Sous la mouvance de l’Esprit

 

L'ange du Seigneur adressa la parole à Philippe : « Mets-toi en marche vers le midi, prends la route qui descend de Jérusalem à Gaza ; elle est déserte. » Et Philippe se mit en marche. Or, un Éthiopien, un eunuque, haut fonctionnaire de Candace, reine d'Éthiopie, administrateur de tous ses trésors, était venu à Jérusalem pour adorer Dieu. Il en revenait, assis dans son char, et lisait le prophète Isaïe. L'Esprit du Seigneur dit à Philippe : « Avance, et rejoins ce char. » Philippe s'approcha en courant, et il entendit que l'homme lisait le prophète Isaïe ; alors il lui demanda : « Comprends-tu vraiment ce que tu lis ? » L'autre lui répondit : « Comment pourrais-je comprendre s'il n'y a personne pour me guider ? » Il invita donc Philippe à monter et à s'asseoir à côté de lui. Le passage de l'Écriture qu'il lisait était celui-ci : Comme une brebis, on l'a conduit à l'abattoir, comme un agneau muet devant le tondeur, il n'ouvre pas la bouche. À cause de son humiliation, sa condamnation a été levée. Sa destinée, qui la racontera ? Car sa vie a été retranchée de la terre. L'eunuque dit à Philippe : « Dis-moi, je te prie : de qui parle-t-il ? De lui-même, ou bien d'un autre ? » Alors Philippe prit la parole, et, à partir de ce passage de l'Écriture, il lui annonça la Bonne Nouvelle de Jésus. Comme ils poursuivaient leur route, ils arrivèrent à un point d'eau, et l'eunuque dit : « Voici de l'eau : qu'est-ce qui empêche que je reçoive le baptême ? » Il fit arrêter le char, ils descendirent dans l'eau tous les deux, et Philippe baptisa l'eunuque. Quand ils furent remontés de l'eau, l'Esprit du Seigneur emporta Philippe ; l'eunuque ne le voyait plus, mais il poursuivait sa route, tout joyeux.

 

Actes des Apôtres 8, 26-38.

 

 

 Ce texte nous montre l’Esprit Saint à l’œuvre, la docilité de Philippe à ses motions et comment il a disposé l’eunuque en recherche de Vérité à accueillir celle-ci en lui inspirant de lire un texte approprié pour ce qui allait suivre. L’Esprit Saint est l’unique moteur de l’évangélisation. Il prépare le cœur des hommes de bonne volonté tout comme le laboureur passe devant le semeur. Puis, Il met sur leur route des Témoins qui viendront semer dans cette « bonne terre » (Mc 4, 8), prête à accueillir la Bonne Nouvelle.
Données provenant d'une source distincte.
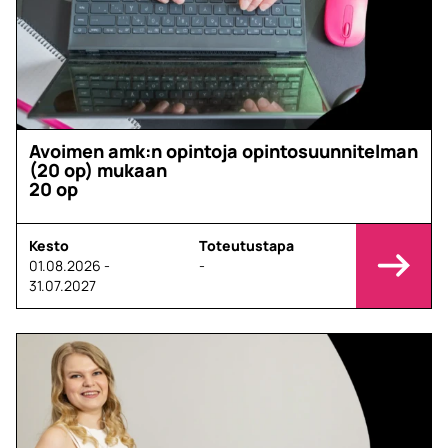
Avoimen amk:n opintoja opintosuunnitelman
(20 op) mukaan
20 op
Kesto
Toteutustapa
01.08.2026 -
-
31.07.2027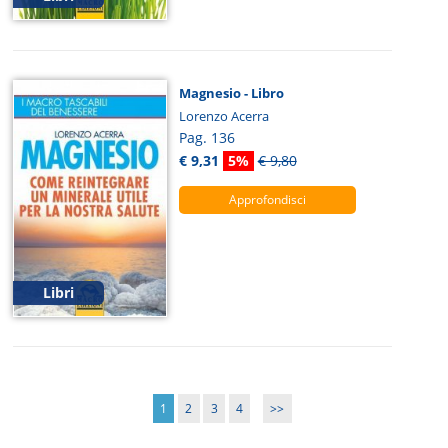
Magnesio - Libro
Lorenzo Acerra
Pag. 136
€ 9,31
5%
€ 9,80
Approfondisci
Libri
1
2
3
4
>>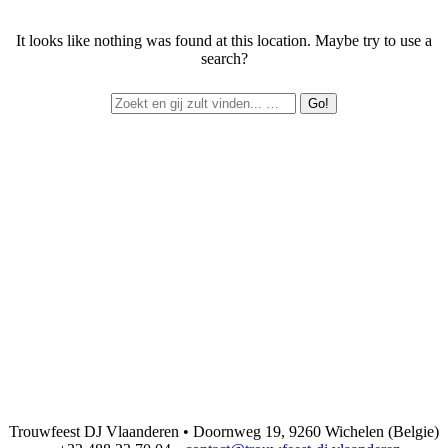
It looks like nothing was found at this location. Maybe try to use a
search?
Trouwfeest DJ Vlaanderen • Doornweg 19, 9260 Wichelen (Belgie)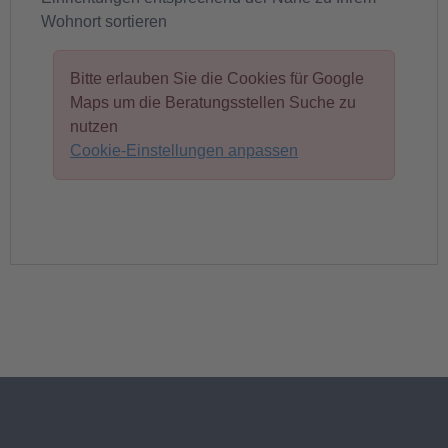
Wohnort sortieren
Bitte erlauben Sie die Cookies für Google
Maps um die Beratungsstellen Suche zu
nutzen
Cookie-Einstellungen anpassen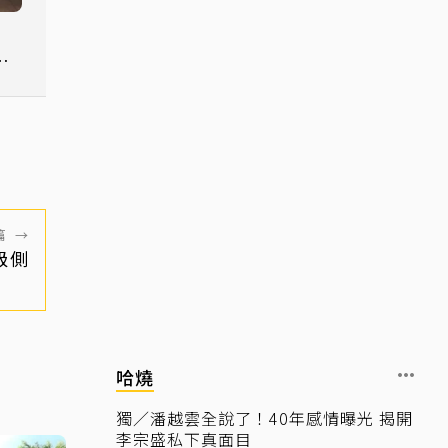
》
替
篇
→
級側
哈燒
獨／潘越雲全說了！40年感情曝光 揭開
李宗盛私下真面目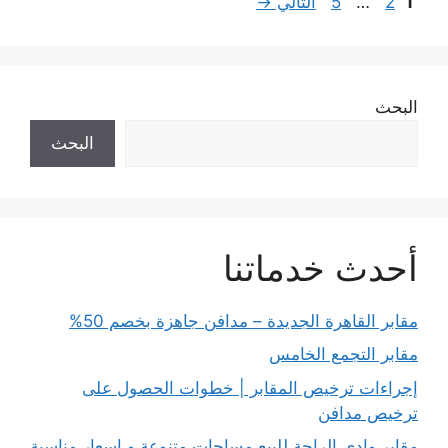
Page
Page
Page
1
2
…
5
التالي
→
البحث
البحث
أحدث خدماتنا
مقابر القاهرة الجديدة – مدافن جاهزة بخصم 50%
مقابر التجمع الخامس
إجراءات ترخيص المقابر | خطوات الحصول على
ترخيص مدافن
مقابر وادي الراحة للبيع مساحات متنوعة و اسعار مناسبة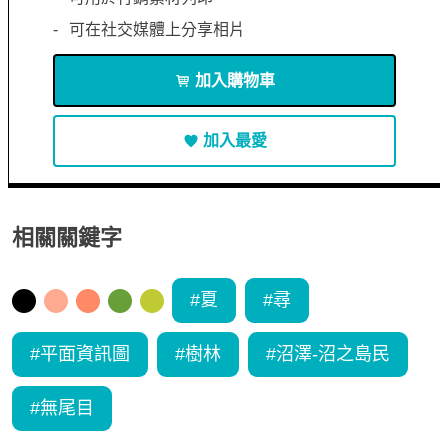
可在社交媒體上分享相片
加入購物車
加入最愛
相關關鍵字
#
夏
#
尋
#
平面資訊圖
#
樹林
#
沼澤-沼之島民
#
無尾目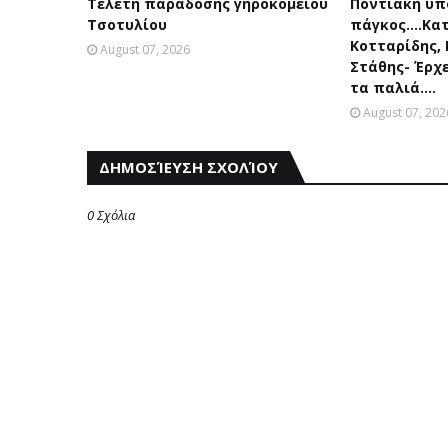
Τελετή παράδοσης γηροκομείου
Ποντιακή υπ
Τσοτυλίου
πάγκος....Κα
Κοτταρίδης,
August 07, 2026
Στάθης- Έρχ
τα παλιά....
August 07, 202
ΔΗΜΟΣΊΕΥΣΗ ΣΧΟΛΊΟΥ
0 Σχόλια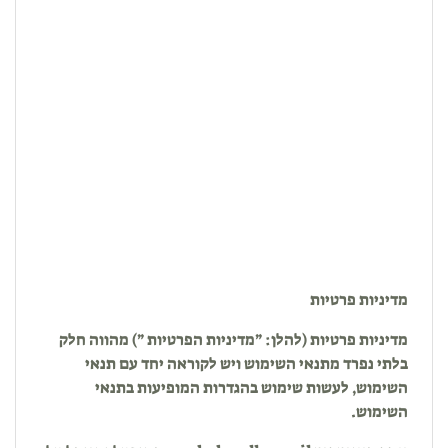
מדיניות פרטיות
מדיניות פרטיות (להלן: ״מדיניות הפרטיות ״) מהווה חלק
בלתי נפרד מתנאי השימוש ויש לקוראה יחד עם תנאי
השימוש, לעשות שימוש בהגדרות המופיעות בתנאי
השימוש.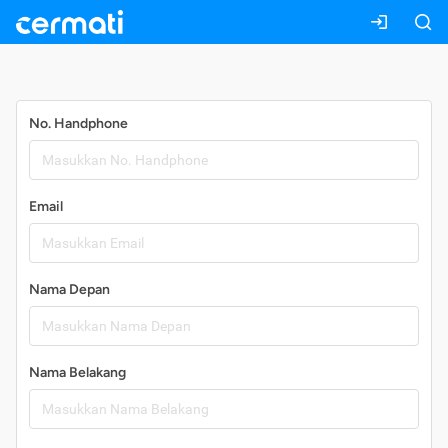
Daftar
No. Handphone
Email
Nama Depan
Nama Belakang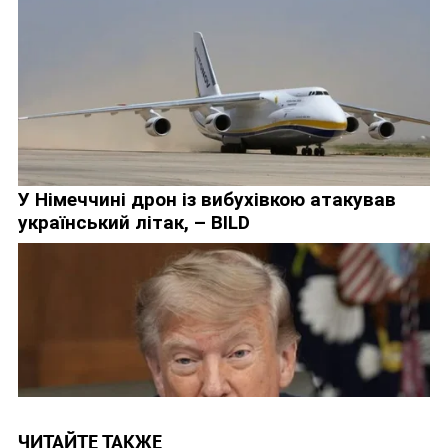
ЧИТАЙТЕ ТАКЖЕ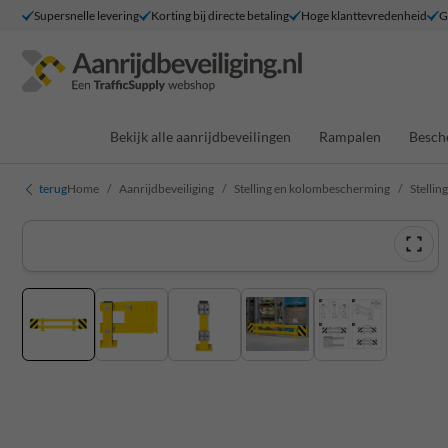
Supersnelle levering
Korting bij directe betaling
Hoge klanttevredenheid
G
Bekijk alle aanrijdbeveilingen
Rampalen
Besch
terug
Home
Aanrijdbeveiliging
Stelling en kolombescherming
Stelli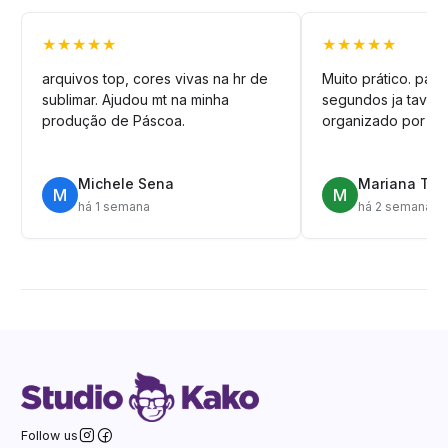
★★★★★
★★★★★
arquivos top, cores vivas na hr de
Muito prático. pag
sublimar. Ajudou mt na minha
segundos ja tava n
produção de Páscoa.
organizado por pa
Michele Sena
Mariana T.
M
M
há 1 semana
há 2 semanas
Follow us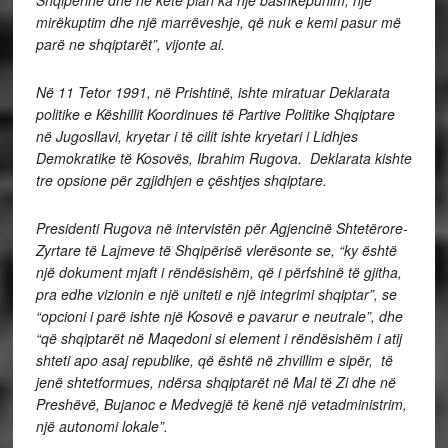
Shqipërinë dhe në këtë plan ka një bashkëpunim, një
mirëkuptim dhe një marrëveshje, që nuk e kemi pasur më
parë ne shqiptarët”, vijonte ai.
Në 11 Tetor 1991, në Prishtinë, ishte miratuar Deklarata
politike e Këshillit Koordinues të Partive Politike Shqiptare
në Jugosllavi, kryetar i të cilit ishte kryetari i Lidhjes
Demokratike të Kosovës, Ibrahim Rugova. Deklarata kishte
tre opsione për zgjidhjen e çështjes shqiptare.
Presidenti Rugova në intervistën për Agjencinë Shtetërore-
Zyrtare të Lajmeve të Shqipërisë vlerësonte se, “ky është
një dokument mjaft i rëndësishëm, që i përfshinë të gjitha,
pra edhe vizionin e një uniteti e një integrimi shqiptar”, se
“opcioni i parë ishte një Kosovë e pavarur e neutrale”, dhe
“që shqiptarët në Maqedoni si element i rëndësishëm i atij
shteti apo asaj republike, që është në zhvillim e sipër, të
jenë shtetformues, ndërsa shqiptarët në Mal të Zi dhe në
Preshëvë, Bujanoc e Medvegjë të kenë një vetadministrim,
një autonomi lokale”.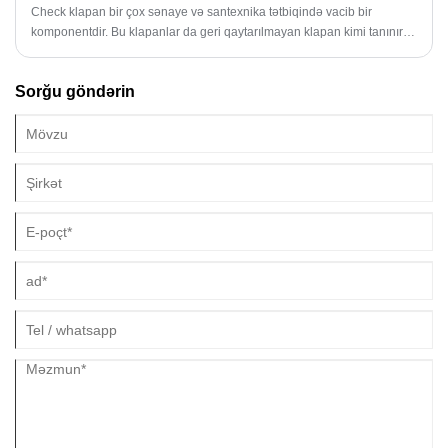
Check klapan bir çox sənaye və santexnika tətbiqində vacib bir
komponentdir. Bu klapanlar da geri qaytarılmayan klapan kimi tanınır
və mayelərin və ya qazların axmasına yalnız bir istiqamətdə axmasına
icazə verin.
Sorğu göndərin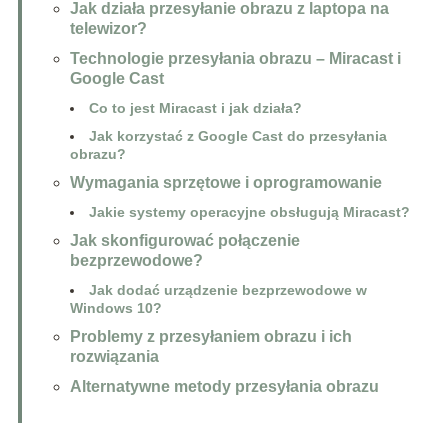
Jak działa przesyłanie obrazu z laptopa na
telewizor?
Technologie przesyłania obrazu – Miracast i
Google Cast
Co to jest Miracast i jak działa?
Jak korzystać z Google Cast do przesyłania
obrazu?
Wymagania sprzętowe i oprogramowanie
Jakie systemy operacyjne obsługują Miracast?
Jak skonfigurować połączenie
bezprzewodowe?
Jak dodać urządzenie bezprzewodowe w
Windows 10?
Problemy z przesyłaniem obrazu i ich
rozwiązania
Alternatywne metody przesyłania obrazu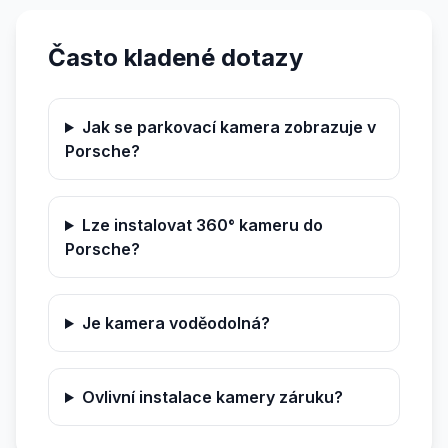
Často kladené dotazy
Jak se parkovací kamera zobrazuje v
Porsche?
Lze instalovat 360° kameru do
Porsche?
Je kamera voděodolná?
Ovlivní instalace kamery záruku?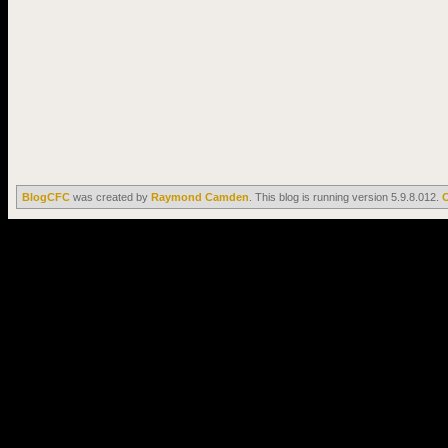
BlogCFC
was created by
Raymond Camden
. This blog is running version 5.9.8.012.
C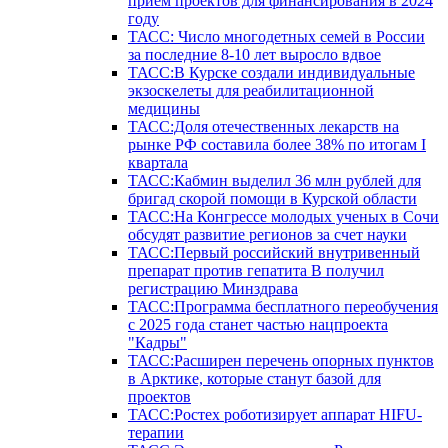
прием проектов для финансирования в 2024
году
ТАСС: Число многодетных семей в России
за последние 8-10 лет выросло вдвое
ТАСС:В Курске создали индивидуальные
экзоскелеты для реабилитационной
медицины
ТАСС:Доля отечественных лекарств на
рынке РФ составила более 38% по итогам I
квартала
ТАСС:Кабмин выделил 36 млн рублей для
бригад скорой помощи в Курской области
ТАСС:На Конгрессе молодых ученых в Сочи
обсудят развитие регионов за счет науки
ТАСС:Первый российский внутривенный
препарат против гепатита В получил
регистрацию Минздрава
ТАСС:Программа бесплатного переобучения
с 2025 года станет частью нацпроекта
"Кадры"
ТАСС:Расширен перечень опорных пунктов
в Арктике, которые станут базой для
проектов
ТАСС:Ростех роботизирует аппарат HIFU-
терапии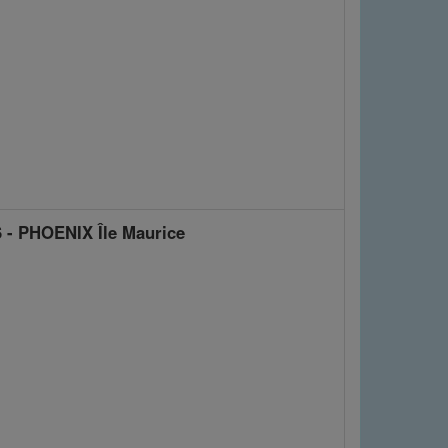
- PHOENIX Île Maurice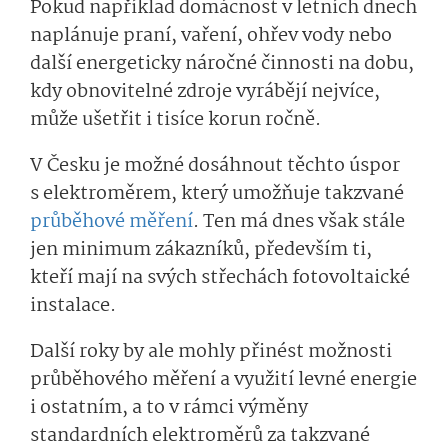
Pokud například domácnost v letních dnech
naplánuje praní, vaření, ohřev vody nebo
další energeticky náročné činnosti na dobu,
kdy obnovitelné zdroje vyrábějí nejvíce,
může ušetřit i tisíce korun ročně.
V Česku je možné dosáhnout těchto úspor
s elektroměrem, který umožňuje takzvané
průběhové měření
. Ten má dnes však stále
jen minimum zákazníků, především ti,
kteří mají na svých střechách fotovoltaické
instalace.
Další roky by ale mohly přinést možnosti
průběhového měření a využití levné energie
i ostatním, a to v rámci výměny
standardních elektroměrů za takzvané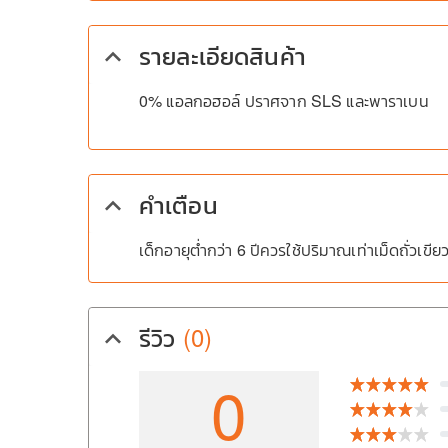
รายละเอียดสินค้า
keyboard_arrow_up
0% แอลกอฮอล์ ปราศจาก SLS และพาราเบน
คำเตือน
keyboard_arrow_up
เด็กอายุต่ำกว่า 6 ปีควรใช้ปริมาณเท่าเม็ดถั่วเข
รีวิว
(0)
keyboard_arrow_up
0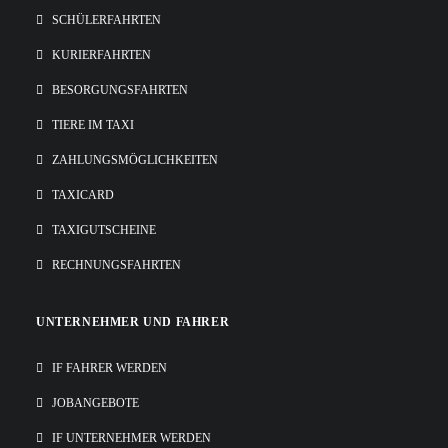
SCHÜLERFAHRTEN
KURIERFAHRTEN
BESORGUNGSFAHRTEN
TIERE IM TAXI
ZAHLUNGSMÖGLICHKEITEN
TAXICARD
TAXIGUTSCHEINE
RECHNUNGSFAHRTEN
UNTERNEHMER UND FAHRER
IF FAHRER WERDEN
JOBANGEBOTE
IF UNTERNEHMER WERDEN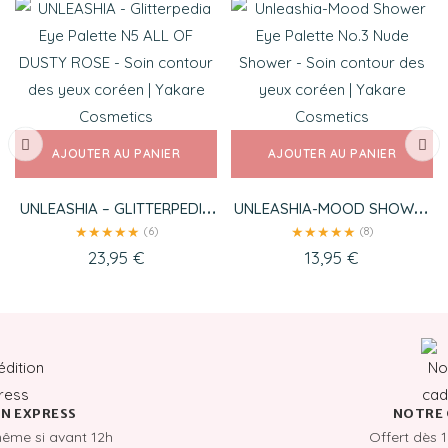
AJOUTER AU PANIER
AJOUTER AU PANIER
UNLEASHIA – GLITTERPEDIA
UNLEASHIA-MOOD SHOWER
EYE PALETTE N5 ALL OF
EYE PALETTE NO.3 NUDE
★
★
★
★
★
★
★
★
★
★
(6)
(8)
DUSTY ROSE
SHOWER
23,95
€
13,95
€
N EXPRESS
NOTRE 
même si avant 12h
Offert dès 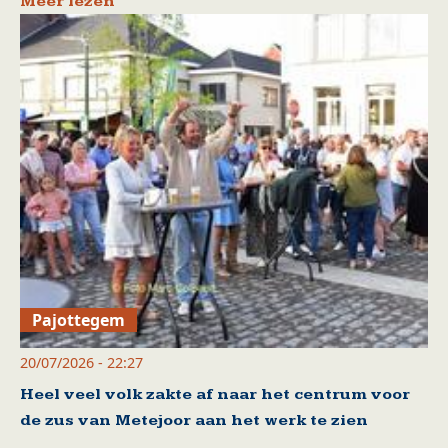
Meer lezen
Pajottegem
20/07/2026 - 22:27
Heel veel volk zakte af naar het centrum voor
de zus van Metejoor aan het werk te zien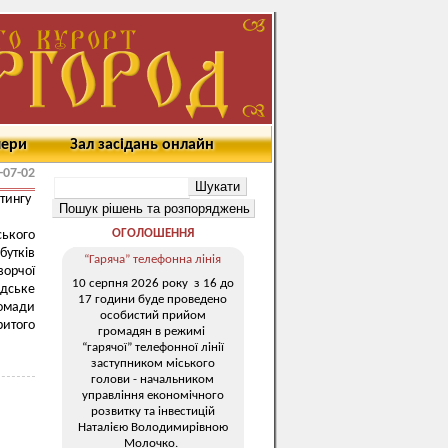
мери
Зал засідань онлайн
-07-02
тингу
ОГОЛОШЕННЯ
ського
бутків
“Гаряча” телефонна лінія
ворчої
10 серпня 2026 року з 16 до
адське
17 години буде проведено
ромади
особистий прийом
ритого
громадян в режимі
“гарячої” телефонної лінії
заступником міського
голови - начальником
управління економічного
розвитку та інвестицій
Наталією Володимирівною
Молочко.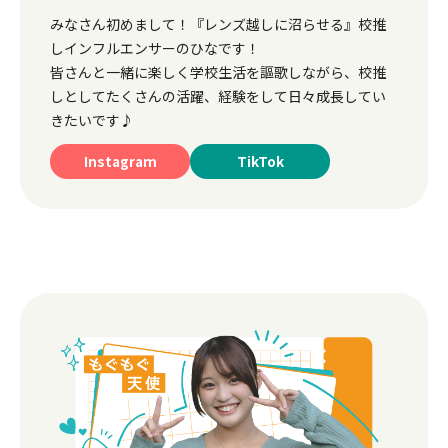
みなさん初めまして！『レンズ越しに沼らせる』校推
しインフルエンサーのひなです！
皆さんと一緒に楽しく学校生活を謳歌しながら、校推
しとしてたくさんの活躍、経験をして日々成長してい
きたいです♪
Instagram
TikTok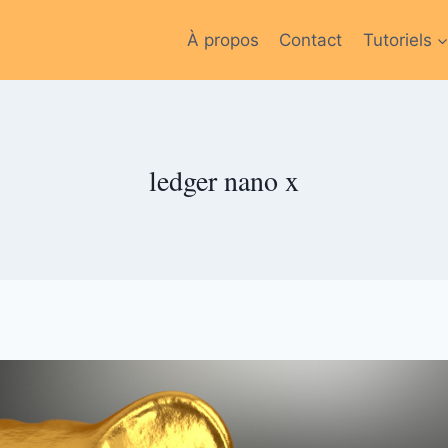
À propos
Contact
Tutoriels
ledger nano x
C’est Lui, encore qui assurera la croissance par ses dons, de sorte que les nouveaux convertis portent du fruit à trente pour un, soixante pour un, cent pour un.

 

Que dois-je faire pour avoir en héritage la vie éternelle? (Lc 10, 25)

 

Si je suis en quête de sens à ma vie, en recherche de Vérité, je demande instamment à l’Esprit Saint de disposer mon cœur à accueillir Celle-ci et de mettre sur ma route des personnes qui m’aideront à y parvenir. Si j’ai eu le bonheur de connaître cette Vérité et que je souhaite mettre cette connaissance au service du bien commun afin de porter le fruit attendu de moi, je demande à ce même Esprit de guider mes pas et de m’inspirer les paroles appropriées pour toucher les cœurs qu’Il a Lui-même préparés préalablement. Chercheur ou témoin, je me laisse guider par l’Esprit à défaut de quoi mes efforts demeureront vains. Hors de moi vous ne pouvez rien faire (Jn 15, 5).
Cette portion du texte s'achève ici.